Jean Pascal believes he still has plenty left in his proverbial tank.

Of course, at age 37 it is never too soon to begin thinking about final score before heading off to the sunset for good.

The resurgent light heavyweight king from Laval, Canada—who ruled the roost a decade ago—presently serves as a secondary titlist, coming off a time capsule 2019 campaign which included upset wins over previously unbeaten Marcus Browne and former two-division champion Badou Jack. Wedged in between those moments was the one-time arrival of Mexico’s Saul ‘Canelo’ Alvarez, who became a three-division titlist after knockout out Sergey Kovalev last December.
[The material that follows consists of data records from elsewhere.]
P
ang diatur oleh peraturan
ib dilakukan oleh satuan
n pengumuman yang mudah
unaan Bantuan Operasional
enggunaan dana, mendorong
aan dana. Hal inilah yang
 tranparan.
It remains highly doubtful that Alvarez (53-1-2, 36KOs) will ever return to light heavyweight, with far more lucrative and winnable options residing at 160 and 168 pounds. Still, any fighter would be remiss if they didn’t at least throw their hat in the ring for a crack at the biggest draw in the sport today.

“If Canelo wants to make history once again—if he wants to claim a second title in the division, I’m right here,” Pascal (35-6-1, 20KOs), the current secondary light heavyweight titlist insisted during his appearance on Time Out with Ray Flores on the Premier Boxing Champions (PBC) Instagram Live channel. “I know for a fact, his style and my style in the ring that’s going to be fireworks.”

Pascal picked up a secondary version of the 175-pound crown with his upset win over Browne, scoring three knockdowns before the fight was stopped on a cut due to an accidental headbutt in round eight. His late surge was enough to take a technical decision, and along with it Browne’s record and light heavyweight belt. Pascal defended the strap with a 12-round win over Jack last December in Atlanta, Georgia.

The two wins were a massive career turnaround from his previous fall from grace. Pascal’s stay as World light heavyweight champion at the start of the 2010s lasted just nine months, losing a 12-round decision to Bernard Hopkins in May 2011, five months after the two fought to a draw. The most notable feat of Pascal’s career over the next six years would be a win over countryman Lucian Bute in January 2014. A pair of knockout losses to then-unbeaten unified titlist Sergey Kovalev would follow, along with a June 2017 points loss to countryman Eleider Alvarez.

Pascal turned back the clock later that year, scoring a stunningly one-sided 6th round knockout of unbeaten Ahmed Elbiali. Their December 2018 clash in Miami, Florida was believed to be the last of Pascal’s career, only to reconsider in order to not leave behind any regret once he’s truly ready to call it quits.

Wins over Browne and Jack—which both came after a lopsided loss to unbeaten 175-pound titlist Dmitry Bivol—have Pascal feeling on top of the world once again. Rematches with both have been discussed and remain viable options, but neither carry the monetary appeal or notoriety that would come with a showdown versus arguably the best active fighter in the world.

“Canelo right now is a top three, top four pound-for-pound fighter in the world. You know me, I love challenges,” notes Pascal. “It will be a risk, a great challenge for me as well as a great risk for Canelo but at the end of the day, we want to make history.

“When we leave Planet Earth, we want to be remembered. This is the best way to be remembered, to make history.”